Correa-Sierra, C. C.; Cameron, J.; Hosseini, S. N.; Schatz, D.; Donnelly, J.; Murrell, C. M.; Mukhtarov, F.; Colpitts, C. C.; West, F.; Schang, L. M.

The continuous emergence of new viruses and the number of viruses that are each highly consequential for few people raise a need for broad spectrum antivirals. Most human and emerging viruses first attach to cellular glycosaminoglycans (GAG) or sialylated glycans (SG), a potential target for broad spectrum antivirals. Attachment to the former is through polar interactions between the negatively charged glycans and positively charged domains in virion proteins and typically inhibited by negatively charged polymers. Attachment to the latter is through specific interactions at binding pockets and inhibited by molecules that bind to these pockets. Surprisingly, EGCG inhibits viruses that attach to GAG and SG. However, it does so with widely differing potencies, is not a pharmacologically desirable molecule, and is limited by solubility. We tested whether it was possible to develop small synthetic molecules to inhibit viruses that attach to SG or GAG. We first identified the EGCG moieties responsible for the antiviral activity. The two polyhydroxylated phenyl groups were essential while the central benzopyran linker was not. We thus designed a series of gallate compounds to explore the minimal pharmacophore required for broad-spectrum antiviral activity.
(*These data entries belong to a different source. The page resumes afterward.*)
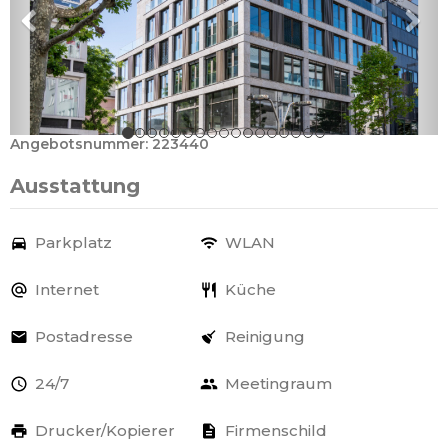
Angebotsnummer: 223440
Ausstattung
Parkplatz
WLAN
Internet
Küche
Postadresse
Reinigung
24/7
Meetingraum
Drucker/Kopierer
Firmenschild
By exploring the linkers and number of galloyls, we identified small molecule inhibitors of herpes simplex virus 1, influenza A virus, and the coronaviruses hCoV OC43 and SARS-CoV-2. These compounds have low micromolar to submicromolar potency and no limiting cytotoxicity. These molecules are still not pharmacologically optimized and limited by solubility, but they define a minimal pharmacophore that confers broad spectrum antiviral activity.